Kelompok Ahlu Sunnah wa al-Jama’ah menolak argumentasi dan pendapat mereka dengan mengatakan, ayat 33 di atas ditunjukkan kepada para istri Rasulullah SAW secara keseluruhan bukan kepada Ali, Fatimah, Hasan dan Husain saja. Maksud ayat tersebut membebaskan mereka dari tuduhan berita bohong  dan melarang mereka bersikap yang memancing orang jahat untuk berbuat jahat. Hal ini terlihat dari konteks ayat, di mana pangkal ayat 33 berbunyi :

وَقَرْنَ فِي بُيُوتِكُنَّ وَلَا تَبَرَّجْنَ تَبَرُّجَ الْجَاهِلِيَّةِ الْأُولَى وَأَقِمْنَ الصَّلَاةَ وَآتِينَ الزَّكَاةَ وَأَطِعْنَ اللَّهَ وَرَسُولَهُ (الأحزاب :33)

Dan hendaklah kamu tetap di rumah dan janganlah kamu berhias dan bertingkah laku seperti orang-orang Jahiliyah yang dahulu dan dirikanlan shalat, tunaikanlah zakatdan taatilah Allah dan Rasulnya.  (Qs. Al-Ahzab: 33)

Sedangkan ayat sebelumnya (Al-Ahzab: 32) berbunyi :

يَا نِسَاء النَّبِيِّ لَسْتُنَّ كَأَحَدٍ مِّنَ النِّسَاء إِنِ اتَّقَيْتُنَّ فَلَا تَخْضَعْنَ بِالْقَوْلِ فَيَطْمَعَالَّذِيفِي قَلْبِهِمَرَضٌ وَقُلْنَ قَوْلاً مَّعْرُوفاً)الأحزاب : 32)

Artinya:

Hai istri-istri Nabi, kamu sekalian tidaklah seperti wanita yang lain. Jika kamu bertakwa, maka janganlah kamu tunduk dalm berbicara sehingga berkeinginanlah orang yang ada penyakit dalam hatinya dan ucapkanlah perkataan yang baik.

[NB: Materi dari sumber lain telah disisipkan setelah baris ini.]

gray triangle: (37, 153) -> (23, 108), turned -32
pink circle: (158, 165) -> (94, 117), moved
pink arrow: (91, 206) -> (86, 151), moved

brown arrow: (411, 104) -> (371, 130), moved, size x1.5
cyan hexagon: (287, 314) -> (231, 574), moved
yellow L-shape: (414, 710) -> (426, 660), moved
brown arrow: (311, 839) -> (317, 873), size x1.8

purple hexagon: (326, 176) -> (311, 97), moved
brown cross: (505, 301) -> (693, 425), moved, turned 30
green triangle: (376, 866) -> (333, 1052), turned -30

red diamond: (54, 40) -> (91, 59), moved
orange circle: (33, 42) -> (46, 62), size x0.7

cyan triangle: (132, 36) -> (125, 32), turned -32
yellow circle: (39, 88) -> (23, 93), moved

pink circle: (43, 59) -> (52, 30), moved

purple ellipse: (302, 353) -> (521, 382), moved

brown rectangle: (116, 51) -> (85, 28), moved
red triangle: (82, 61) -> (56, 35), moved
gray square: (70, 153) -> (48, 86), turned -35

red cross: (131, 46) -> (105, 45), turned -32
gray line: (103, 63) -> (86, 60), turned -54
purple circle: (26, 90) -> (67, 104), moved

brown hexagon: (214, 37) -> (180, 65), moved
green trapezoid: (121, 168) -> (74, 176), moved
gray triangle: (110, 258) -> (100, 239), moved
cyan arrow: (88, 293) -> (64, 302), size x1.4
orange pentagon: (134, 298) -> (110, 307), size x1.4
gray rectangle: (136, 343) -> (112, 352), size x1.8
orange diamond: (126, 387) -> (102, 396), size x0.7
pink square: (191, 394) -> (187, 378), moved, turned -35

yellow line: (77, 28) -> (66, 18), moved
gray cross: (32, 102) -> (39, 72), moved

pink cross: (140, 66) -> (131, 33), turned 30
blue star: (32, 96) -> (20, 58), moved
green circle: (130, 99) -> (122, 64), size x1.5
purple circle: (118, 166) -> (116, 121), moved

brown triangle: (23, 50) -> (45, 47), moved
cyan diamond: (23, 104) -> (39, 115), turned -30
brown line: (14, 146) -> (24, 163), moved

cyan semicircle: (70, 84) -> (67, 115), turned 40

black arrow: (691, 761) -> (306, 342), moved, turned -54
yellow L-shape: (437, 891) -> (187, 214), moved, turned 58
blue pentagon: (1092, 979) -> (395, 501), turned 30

Sedangkan terhadap argumen syi’ah mengenai ayat 23 surah asy-syura’, Ahlu Sunnah mengatakan, masalh kekeluargaan sangat berbeda dengan masalah ijtihad, karena keduanya dua variabel yang berbeda. Adapun mengenai “adat al-qashr innama”, fungsinya bukan untuk membatasi yang dimaksud hanya pada keempat orang tersebut, tetapi untuk menegaskan pembersihan ahl al-bayt secara keseluruhan dari tuduhan bohong dan kejahatan.